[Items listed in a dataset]
++++++++++++++++++++

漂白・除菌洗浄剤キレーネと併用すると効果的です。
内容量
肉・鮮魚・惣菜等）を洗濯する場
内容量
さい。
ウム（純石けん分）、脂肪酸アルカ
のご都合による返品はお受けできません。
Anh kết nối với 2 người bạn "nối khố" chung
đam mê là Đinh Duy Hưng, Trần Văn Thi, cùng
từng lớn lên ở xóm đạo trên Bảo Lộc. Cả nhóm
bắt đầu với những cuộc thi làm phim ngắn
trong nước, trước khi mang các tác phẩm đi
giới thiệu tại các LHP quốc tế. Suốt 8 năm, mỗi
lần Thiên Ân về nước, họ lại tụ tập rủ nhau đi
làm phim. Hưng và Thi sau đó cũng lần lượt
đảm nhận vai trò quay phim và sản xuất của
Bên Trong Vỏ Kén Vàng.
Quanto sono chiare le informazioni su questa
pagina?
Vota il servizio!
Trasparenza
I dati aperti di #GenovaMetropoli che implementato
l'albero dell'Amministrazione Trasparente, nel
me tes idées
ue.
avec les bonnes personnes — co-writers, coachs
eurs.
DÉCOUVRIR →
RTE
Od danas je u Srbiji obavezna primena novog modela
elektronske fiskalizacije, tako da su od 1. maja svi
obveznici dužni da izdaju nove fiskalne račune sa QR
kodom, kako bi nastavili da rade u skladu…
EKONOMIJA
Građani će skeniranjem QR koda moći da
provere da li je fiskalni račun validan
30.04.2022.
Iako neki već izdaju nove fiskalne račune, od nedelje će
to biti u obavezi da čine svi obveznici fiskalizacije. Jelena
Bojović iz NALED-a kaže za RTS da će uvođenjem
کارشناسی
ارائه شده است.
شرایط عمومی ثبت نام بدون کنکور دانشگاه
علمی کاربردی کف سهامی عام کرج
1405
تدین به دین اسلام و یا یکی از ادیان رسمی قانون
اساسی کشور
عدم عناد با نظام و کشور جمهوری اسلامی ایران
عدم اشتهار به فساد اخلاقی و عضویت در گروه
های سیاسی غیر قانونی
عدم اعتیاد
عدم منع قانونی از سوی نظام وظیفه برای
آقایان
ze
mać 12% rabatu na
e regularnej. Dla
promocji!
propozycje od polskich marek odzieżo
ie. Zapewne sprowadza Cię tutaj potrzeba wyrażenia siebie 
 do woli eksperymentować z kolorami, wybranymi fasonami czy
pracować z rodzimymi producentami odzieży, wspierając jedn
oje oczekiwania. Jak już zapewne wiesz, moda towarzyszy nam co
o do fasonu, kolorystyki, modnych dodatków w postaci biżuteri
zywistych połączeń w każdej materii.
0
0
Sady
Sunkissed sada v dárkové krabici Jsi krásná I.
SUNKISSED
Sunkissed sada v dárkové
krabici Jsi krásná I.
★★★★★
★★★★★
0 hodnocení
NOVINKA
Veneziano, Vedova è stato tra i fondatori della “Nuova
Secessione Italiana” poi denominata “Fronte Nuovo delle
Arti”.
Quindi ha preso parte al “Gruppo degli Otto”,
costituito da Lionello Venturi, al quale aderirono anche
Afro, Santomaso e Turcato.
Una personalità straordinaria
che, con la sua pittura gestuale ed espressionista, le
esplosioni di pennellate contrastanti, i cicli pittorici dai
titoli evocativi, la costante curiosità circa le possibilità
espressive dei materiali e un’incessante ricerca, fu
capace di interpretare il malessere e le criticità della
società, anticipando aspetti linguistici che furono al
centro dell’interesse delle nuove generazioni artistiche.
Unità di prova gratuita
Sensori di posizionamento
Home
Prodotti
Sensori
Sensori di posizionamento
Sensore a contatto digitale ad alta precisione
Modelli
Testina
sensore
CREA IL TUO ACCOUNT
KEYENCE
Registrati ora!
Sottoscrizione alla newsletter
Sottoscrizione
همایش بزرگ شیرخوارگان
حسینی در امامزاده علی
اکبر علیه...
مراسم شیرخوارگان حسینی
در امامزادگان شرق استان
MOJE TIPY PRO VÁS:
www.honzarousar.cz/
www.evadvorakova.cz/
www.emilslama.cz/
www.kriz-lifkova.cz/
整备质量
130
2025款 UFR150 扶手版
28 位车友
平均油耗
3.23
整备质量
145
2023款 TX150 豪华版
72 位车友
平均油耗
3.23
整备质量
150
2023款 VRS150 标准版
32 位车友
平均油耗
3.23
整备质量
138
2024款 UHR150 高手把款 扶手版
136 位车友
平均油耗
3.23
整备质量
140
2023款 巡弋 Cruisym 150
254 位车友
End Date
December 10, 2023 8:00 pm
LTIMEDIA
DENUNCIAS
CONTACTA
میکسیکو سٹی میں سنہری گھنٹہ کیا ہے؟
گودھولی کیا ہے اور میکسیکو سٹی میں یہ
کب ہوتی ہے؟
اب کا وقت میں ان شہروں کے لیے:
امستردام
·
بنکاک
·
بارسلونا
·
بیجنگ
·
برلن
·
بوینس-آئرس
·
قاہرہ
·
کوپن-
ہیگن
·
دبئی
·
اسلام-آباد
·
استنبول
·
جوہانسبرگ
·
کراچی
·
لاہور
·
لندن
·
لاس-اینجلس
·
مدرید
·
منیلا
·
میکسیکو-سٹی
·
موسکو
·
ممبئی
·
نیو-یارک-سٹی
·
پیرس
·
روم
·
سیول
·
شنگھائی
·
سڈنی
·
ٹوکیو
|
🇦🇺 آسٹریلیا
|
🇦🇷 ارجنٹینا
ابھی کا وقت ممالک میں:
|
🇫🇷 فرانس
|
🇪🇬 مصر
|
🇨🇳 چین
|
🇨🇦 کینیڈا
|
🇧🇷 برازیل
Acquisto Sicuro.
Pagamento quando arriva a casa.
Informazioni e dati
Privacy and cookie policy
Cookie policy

++++++++++++++++++++

* WHAT YOU ARE ASKED TO DO
The lines you return should be those above that contain the word "Sottoscrizione", every one of them.

* RESPONSE FOR THIS EXERCISE
Sottoscrizione alla newsletter
Sottoscrizione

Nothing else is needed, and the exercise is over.